# Available data:
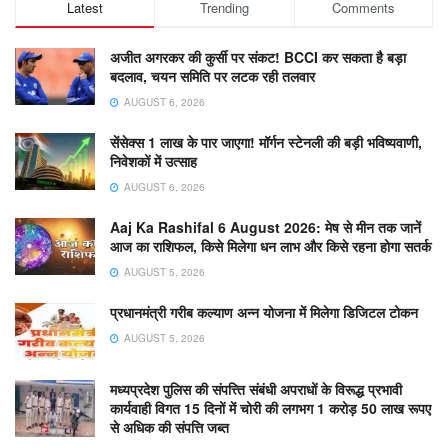
Latest
Trending
Comments
अजीत अगरकर की कुर्सी पर संकट! BCCI कर सकता है बड़ा
बदलाव, चयन समिति पर लटक रही तलवार
AUGUST 6, 2026
सेंसेक्स 1 लाख के पार जाएगा! मॉर्गन स्टेनली की बड़ी भविष्यवाणी,
निवेशकों में उत्साह
AUGUST 6, 2026
Aaj Ka Rashifal 6 August 2026: मेष से मीन तक जानें
आज का राशिफल, किसे मिलेगा धन लाभ और किसे रहना होगा सतर्क
AUGUST 5, 2026
प्रधानमंत्री गरीब कल्याण अन्न योजना में मिलेगा डिजिटल टोकन
AUGUST 5, 2026
मध्यप्रदेश पुलिस की संपत्त्ति संबंधी अपराधों के विरूद्ध प्रभावी
कार्यवाही विगत 15 दिनों में चोरी की लगभग 1 करोड़ 50 लाख रूपए
से अधिक की संपत्ति जब्‍त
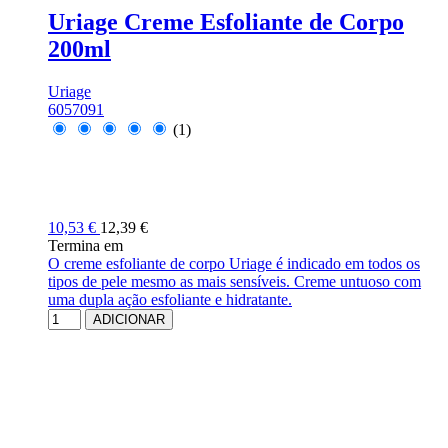
Uriage Creme Esfoliante de Corpo
200ml
Uriage
6057091
(1)
10,53 €
12,39 €
Termina em
O creme esfoliante de corpo Uriage é indicado em todos os
tipos de pele mesmo as mais sensíveis. Creme untuoso com
uma dupla ação esfoliante e hidratante.
ADICIONAR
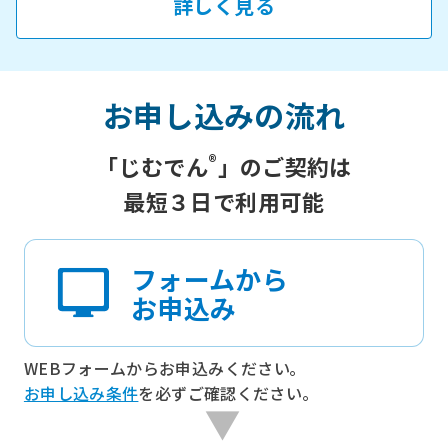
詳しく見る
お申し込みの流れ
®
「じむでん
」のご契約は
最短３日で利用可能
フォームから
お申込み
WEBフォームからお申込みください｡
お申し込み条件
を必ずご確認ください。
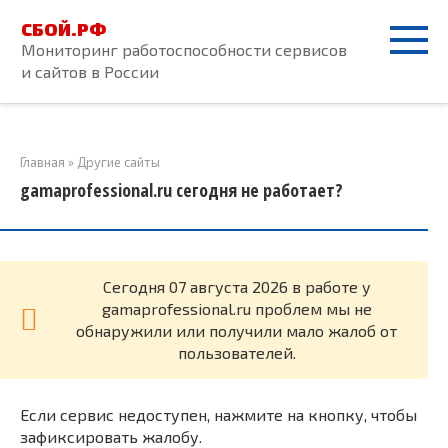
Перейти
СБОЙ.РФ
к
Мониторинг работоспособности сервисов
контенту
и сайтов в России
Главная
»
Другие сайты
gamaprofessional.ru сегодня не работает?
Cегодня 07 августа 2026 в работе у
gamaprofessional.ru проблем мы не
обнаружили или получили мало жалоб от
пользователей.
Если сервис недоступен, нажмите на кнопку, чтобы
зафиксировать жалобу.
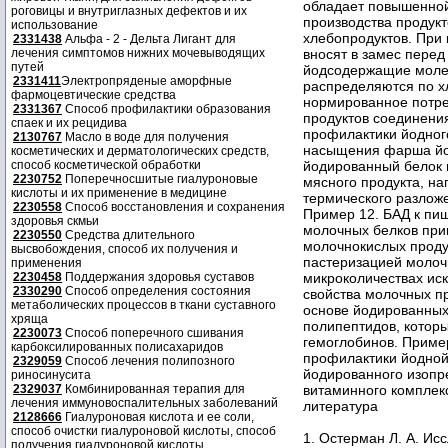
роговицы и внутриглазных дефектов и их
использование
2331438
Альфа - 2 - Дельта Лигант для
лечения симптомов нижних мочевыводящих
путей
2331411
Электропряденые аморфные
фармоцевтические средства
2331367
Способ профилактики образования
спаек и их рецидива
2130767
Масло в воде для получения
косметических и дерматологических средств,
способ косметической обработки
2230752
Поперечносшитые гиалуроновые
кислоты и их применение в медицине
2230558
Способ восстановления и сохранения
здоровья скмьи
2230550
Средства длительного
высвобождения, способ их получения и
применения
2230458
Поддержания здоровья суставов
2330290
Способ определения состояния
метаболических процессов в ткани суставного
хряща
2230073
Способ поперечного сшивания
карбоксилированных полисахаридов
2329059
Способ лечения полипозного
риносинусита
2329037
Комбинированная терапия для
лечения иммуновоспалительных заболеваний
2128666
Гиалуроновая кислота и ее соли,
способ очистки гиалуроновой кислоты, способ
1. Остерман Л. А. Ис
получения гиалуроновой кислоты.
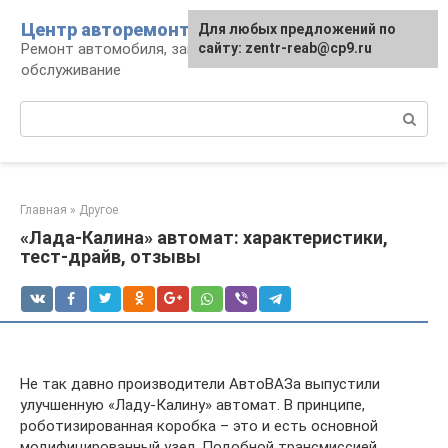
Перейти
Центр авторемонта
Для любых предложений по
к
Ремонт автомобиля, запчасти и
сайту: zentr-reab@cp9.ru
контенту
обслуживание
Поиск:
Главная
»
Другое
«Лада-Калина» автомат: характеристики,
тест-драйв, отзывы
Не так давно производители АвтоВАЗа выпустили
улучшенную «Ладу-Калину» автомат. В принципе,
роботизированная коробка – это и есть основной
модифицированный узел. Подобной трансмиссией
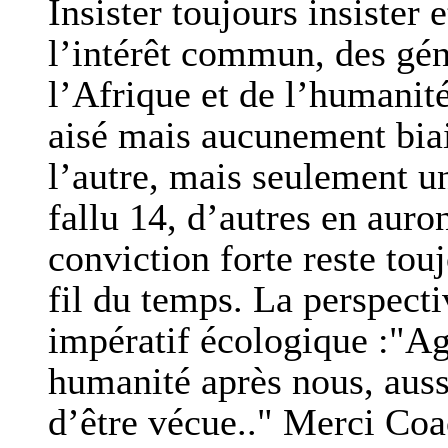
Insister toujours insister 
l’intérêt commun, des gén
l’Afrique et de l’humanité
aisé mais aucunement biai
l’autre, mais seulement un
fallu 14, d’autres en auro
conviction forte reste tou
fil du temps. La perspecti
impératif écologique :"Ag
humanité après nous, auss
d’être vécue.." Merci Coa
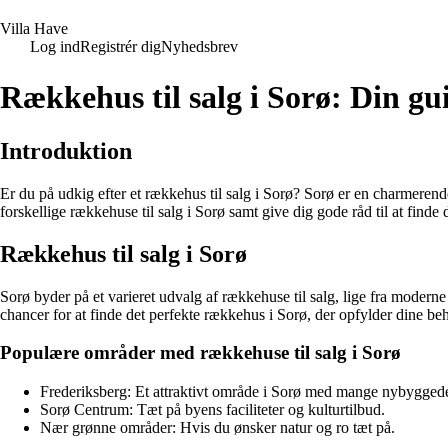
V
illa
H
ave
Log ind
Registrér dig
Nyhedsbrev
Rækkehus til salg i Sorø: Din gui
Introduktion
Er du på udkig efter et rækkehus til salg i Sorø? Sorø er en charmere
forskellige rækkehuse til salg i Sorø samt give dig gode råd til at finde 
Rækkehus til salg i Sorø
Sorø byder på et varieret udvalg af rækkehuse til salg, lige fra moder
chancer for at finde det perfekte rækkehus i Sorø, der opfylder dine be
Populære områder med rækkehuse til salg i Sorø
Frederiksberg: Et attraktivt område i Sorø med mange nybygged
Sorø Centrum: Tæt på byens faciliteter og kulturtilbud.
Nær grønne områder: Hvis du ønsker natur og ro tæt på.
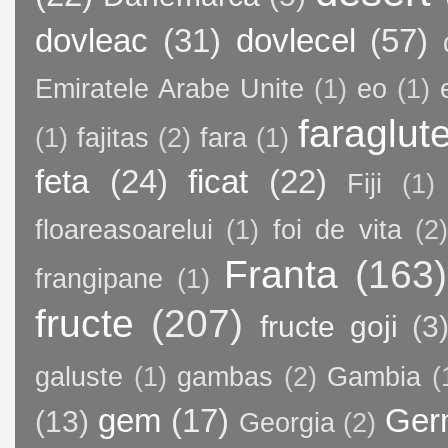
dovleac
(31)
dovlecel
(57)
Emiratele Arabe Unite
(1)
eo
(1)
faraglut
(1)
fajitas
(2)
fara
(1)
feta
(24)
ficat
(22)
Fiji
(1)
floareasoarelui
(1)
foi de vita
(2)
Franta
(163)
frangipane
(1)
fructe
(207)
fructe goji
(3
galuste
(1)
gambas
(2)
Gambia
(
gem
(17)
Ger
(13)
Georgia
(2)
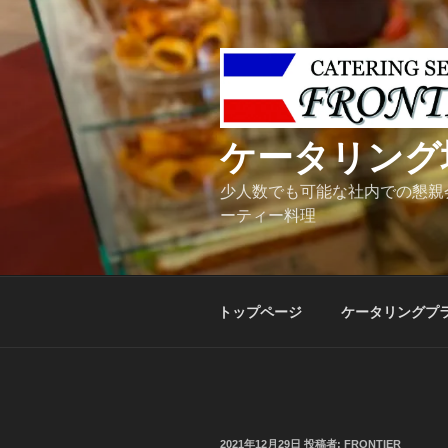
コ
ン
テ
ン
ツ
へ
ケータリング
ス
キ
少人数でも可能な社内での懇親
ッ
ーティー料理
プ
トップページ
ケータリングプ
投
2021年12月29日
投稿者:
FRONTIER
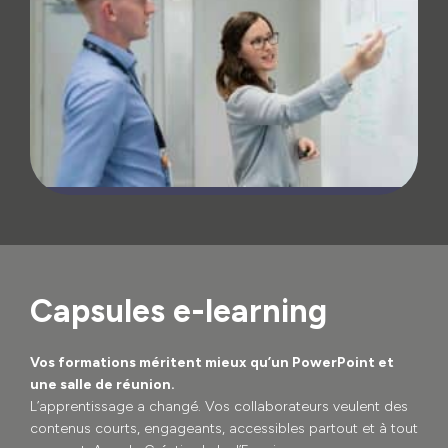
Capsules e-learning
Vos formations méritent mieux qu’un PowerPoint et
une salle de réunion.
L’apprentissage a changé. Vos collaborateurs veulent des
contenus courts, engageants, accessibles partout et à tout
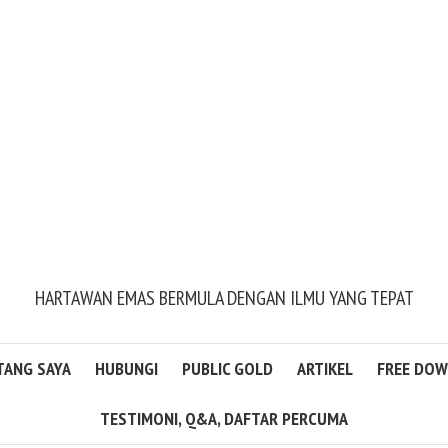
HARTAWAN EMAS BERMULA DENGAN ILMU YANG TEPAT
TANG SAYA
HUBUNGI
PUBLIC GOLD
ARTIKEL
FREE DO
TESTIMONI, Q&A, DAFTAR PERCUMA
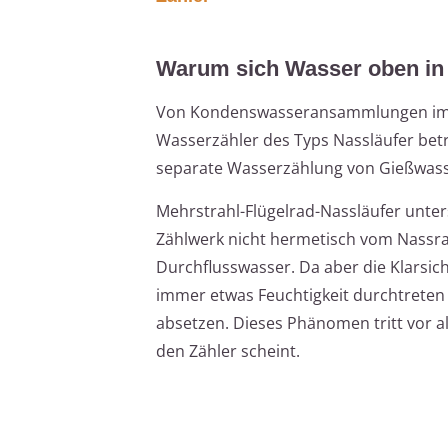
Warum sich Wasser oben in
Von Kondenswasseransammlungen im ob
Wasserzähler des Typs Nassläufer betroff
separate Wasserzählung von Gießwass
Mehrstrahl-Flügelrad-Nassläufer unter
Zählwerk nicht hermetisch vom Nassrau
Durchflusswasser. Da aber die Klarsic
immer etwas Feuchtigkeit durchtreten 
absetzen. Dieses Phänomen tritt vor a
den Zähler scheint.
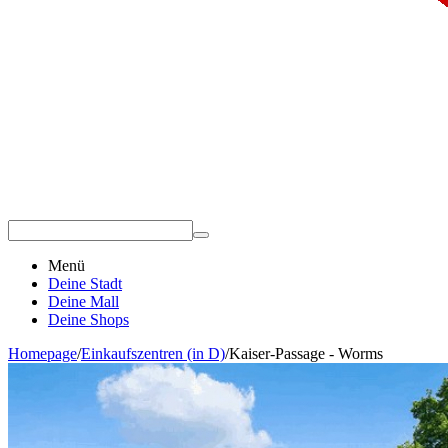
Menü
Deine Stadt
Deine Mall
Deine Shops
Homepage
/
Einkaufszentren (in D)
/
Kaiser-Passage - Worms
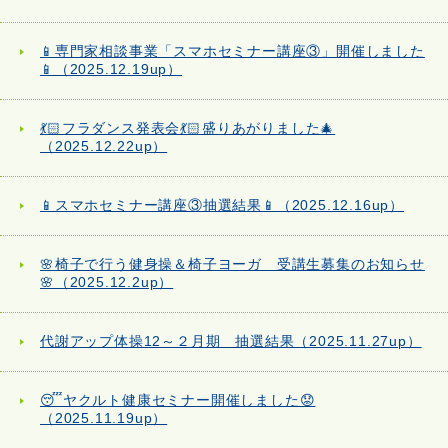
📱専門家相談事業「スマホセミナー講座③」開催しました
📱（2025.12.19up）
💃🏻フラダンス発表会💃🏻盛りあがりました🎄
（2025.12.22up）
📱スマホセミナー講座③抽選結果📱（2025.12.16up）
🌸椅子で行う健身操＆椅子ヨーガ 受講生募集のお知らせ
🌸（2025.12.2up）
代謝アップ体操12～２月期 抽選結果（2025.11.27up）
😴ヤクルト健康セミナー開催しました😟
（2025.11.19up）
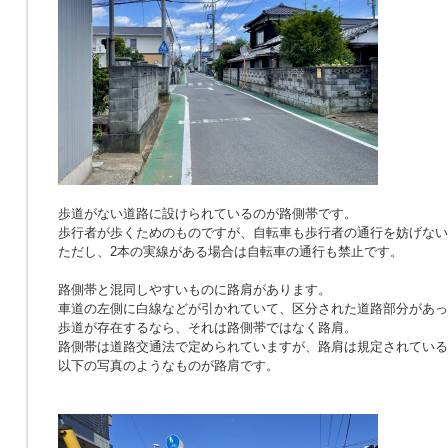
歩道がない道路に設けられているのが路側帯です。
歩行者が歩くためのものですが、自転車も歩行者の通行を妨げない
ただし、2本の実線がある場合は自転車の通行も禁止です。
路側帯と混同しやすいものに路肩があります。
車道の左側に白線などが引かれていて、区分された道路部分があっ
歩道が存在するなら、それは路側帯ではなく路肩。
路側帯は道路交通法で定められていますが、路肩は規定されている
以下の写真のようなものが路肩です。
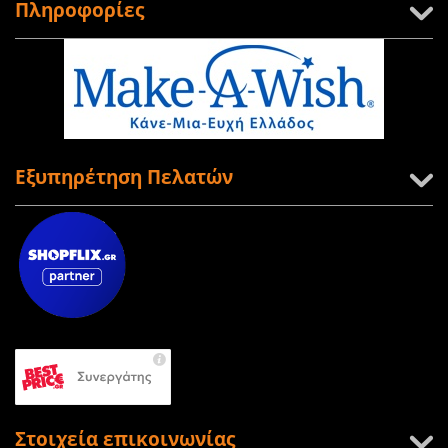
Πληροφορίες
Εξυπηρέτηση Πελατών
Στοιχεία επικοινωνίας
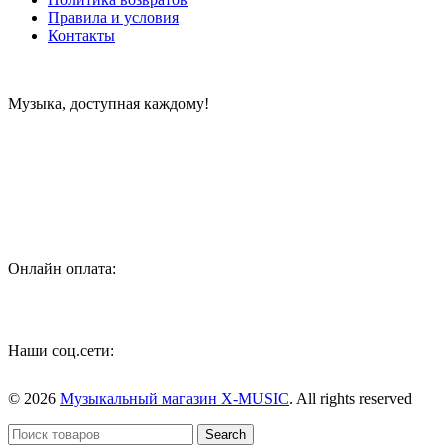
Правила и условия
Контакты
Музыка, доступная каждому!
Специализированный магазин по продаже музыкальных
инструментов, звукового и светового оборудования и
аксессуаров
Онлайн оплата:
Наши соц.сети:
© 2026
Музыкальный магазин X-MUSIC
. All rights reserved
Search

# What is required:
Could you retype every record above exactly, leaving the pictures out?

# Answer to this exercise:
Latest
Trending
Comments
अजीत अगरकर की कुर्सी पर संकट! BCCI कर सकता है बड़ा
बदलाव, चयन समिति पर लटक रही तलवार
AUGUST 6, 2026
सेंसेक्स 1 लाख के पार जाएगा! मॉर्गन स्टेनली की बड़ी भविष्यवाणी,
निवेशकों में उत्साह
AUGUST 6, 2026
Aaj Ka Rashifal 6 August 2026: मेष से मीन तक जानें
आज का राशिफल, किसे मिलेगा धन लाभ और किसे रहना होगा सतर्क
AUGUST 5, 2026
प्रधानमंत्री गरीब कल्याण अन्न योजना में मिलेगा डिजिटल टोकन
AUGUST 5, 2026
मध्यप्रदेश पुलिस की संपत्त्ति संबंधी अपराधों के विरूद्ध प्रभावी
कार्यवाही विगत 15 दिनों में चोरी की लगभग 1 करोड़ 50 लाख रूपए
से अधिक की संपत्ति जब्‍त
Uriage Creme Esfoliante de Corpo
200ml
Uriage
6057091
(1)
10,53 €
12,39 €
Termina em
O creme esfoliante de corpo Uriage é indicado em todos os
tipos de pele mesmo as mais sensíveis. Creme untuoso com
uma dupla ação esfoliante e hidratante.
ADICIONAR
詳しく見る
お申し込みの流れ
®
「じむでん
」のご契約は
最短３日で利用可能
フォームから
お申込み
WEBフォームからお申込みください｡
お申し込み条件
を必ずご確認ください。
Перейти
СБОЙ.РФ
к
Мониторинг работоспособности сервисов
контенту
и сайтов в России
Главная
»
Другие сайты
gamaprofessional.ru сегодня не работает?
Cегодня 07 августа 2026 в работе у
gamaprofessional.ru проблем мы не
обнаружили или получили мало жалоб от
пользователей.
Если сервис недоступен, нажмите на кнопку, чтобы
зафиксировать жалобу.
роговицы и внутриглазных дефектов и их
использование
2331438
Альфа - 2 - Дельта Лигант для
лечения симптомов нижних мочевыводящих
путей
2331411
Электропряденые аморфные
фармоцевтические средства
2331367
Способ профилактики образования
спаек и их рецидива
2130767
Масло в воде для получения
косметических и дерматологических средств,
способ косметической обработки
2230752
Поперечносшитые гиалуроновые
кислоты и их применение в медицине
2230558
Способ восстановления и сохранения
здоровья скмьи
2230550
Средства длительного
высвобождения, способ их получения и
применения
2230458
Поддержания здоровья суставов
2330290
Способ определения состояния
метаболических процессов в ткани суставного
хряща
2230073
Способ поперечного сшивания
карбоксилированных полисахаридов
2329059
Способ лечения полипозного
риносинусита
2329037
Комбинированная терапия для
лечения иммуновоспалительных заболеваний
2128666
Гиалуроновая кислота и ее соли,
способ очистки гиалуроновой кислоты, способ
1. Остерман Л. А. Ис
получения гиалуроновой кислоты.
Перейти
Центр авторемонта
Для любых предложений по
к
Ремонт автомобиля, запчасти и
сайту: zentr-reab@cp9.ru
контенту
обслуживание
Поиск:
Главная
»
Другое
«Лада-Калина» автомат: характеристики,
тест-драйв, отзывы
Не так давно производители АвтоВАЗа выпустили
улучшенную «Ладу-Калину» автомат. В принципе,
роботизированная коробка – это и есть основной
модифицированный узел. Подобной трансмиссией
Insister toujours insister 
l’intérêt commun, des gén
l’Afrique et de l’humanité
aisé mais aucunement biai
l’autre, mais seulement un
fallu 14, d’autres en auro
conviction forte reste tou
fil du temps. La perspecti
impératif écologique :"Ag
humanité après nous, auss
d’être vécue.." Merci Coa
V
illa
H
ave
Log ind
Registrér dig
Nyhedsbrev
Rækkehus til salg i Sorø: Din gui
Introduktion
Er du på udkig efter et rækkehus til salg i Sorø? Sorø er en charmere
forskellige rækkehuse til salg i Sorø samt give dig gode råd til at finde 
Rækkehus til salg i Sorø
Sorø byder på et varieret udvalg af rækkehuse til salg, lige fra moder
chancer for at finde det perfekte rækkehus i Sorø, der opfylder dine be
Populære områder med rækkehuse til salg i Sorø
Frederiksberg: Et attraktivt område i Sorø med mange nybygged
Sorø Centrum: Tæt på byens faciliteter og kulturtilbud.
Nær grønne områder: Hvis du ønsker natur og ro tæt på.
dovleac
(31)
dovlecel
(57)
Emiratele Arabe Unite
(1)
eo
(1)
faraglut
(1)
fajitas
(2)
fara
(1)
feta
(24)
ficat
(22)
Fiji
(1)
floareasoarelui
(1)
foi de vita
(2)
Franta
(163)
frangipane
(1)
fructe
(207)
fructe goji
(3
galuste
(1)
gambas
(2)
Gambia
(
gem
(17)
Ger
(13)
Georgia
(2)
コ
ン
テ
ン
ツ
へ
ケータリング
ス
キ
少人数でも可能な社内での懇親
ッ
ーティー料理
プ
トップページ
ケータリングプ
投
2021年12月29日
投稿者:
FRONTIER
Capsules e-learning
Vos formations méritent mieux qu’un PowerPoint et
une salle de réunion.
L’apprentissage a changé. Vos collaborateurs veulent des
contenus courts, engageants, accessibles partout et à tout
HARTAWAN EMAS BERMULA DENGAN ILMU YANG TEPAT
TANG SAYA
HUBUNGI
PUBLIC GOLD
ARTIKEL
FREE DO
TESTIMONI, Q&A, DAFTAR PERCUMA
Warum sich Wasser oben in
Von Kondenswasseransammlungen im ob
Wasserzähler des Typs Nassläufer betroff
separate Wasserzählung von Gießwass
Mehrstrahl-Flügelrad-Nassläufer unter
Zählwerk nicht hermetisch vom Nassrau
Durchflusswasser. Da aber die Klarsic
immer etwas Feuchtigkeit durchtreten 
absetzen. Dieses Phänomen tritt vor a
den Zähler scheint.
Menü
Deine Stadt
Deine Mall
Deine Shops
Homepage
/
Einkaufszentren (in D)
/
Kaiser-Passage - Worms
📱専門家相談事業「スマホセミナー講座③」開催しました
📱（2025.12.19up）
💃🏻フラダンス発表会💃🏻盛りあがりました🎄
（2025.12.22up）
📱スマホセミナー講座③抽選結果📱（2025.12.16up）
🌸椅子で行う健身操＆椅子ヨーガ 受講生募集のお知らせ
🌸（2025.12.2up）
代謝アップ体操12～２月期 抽選結果（2025.11.27up）
😴ヤクルト健康セミナー開催しました😟
（2025.11.19up）
歩道がない道路に設けられているのが路側帯です。
歩行者が歩くためのものですが、自転車も歩行者の通行を妨げない
ただし、2本の実線がある場合は自転車の通行も禁止です。
路側帯と混同しやすいものに路肩があります。
車道の左側に白線などが引かれていて、区分された道路部分があっ
歩道が存在するなら、それは路側帯ではなく路肩。
路側帯は道路交通法で定められていますが、路肩は規定されている
以下の写真のようなものが路肩です。
Πληροφορίες
Εξυπηρέτηση Πελατών
Στοιχεία επικοινωνίας
Правила и условия
Контакты
Музыка, доступная каждому!
Специализированный магазин по продаже музыкальных
инструментов, звукового и светового оборудования и
аксессуаров
Онлайн оплата:
Наши соц.сети:
© 2026
Музыкальный магазин X-MUSIC
. All rights reserved
Search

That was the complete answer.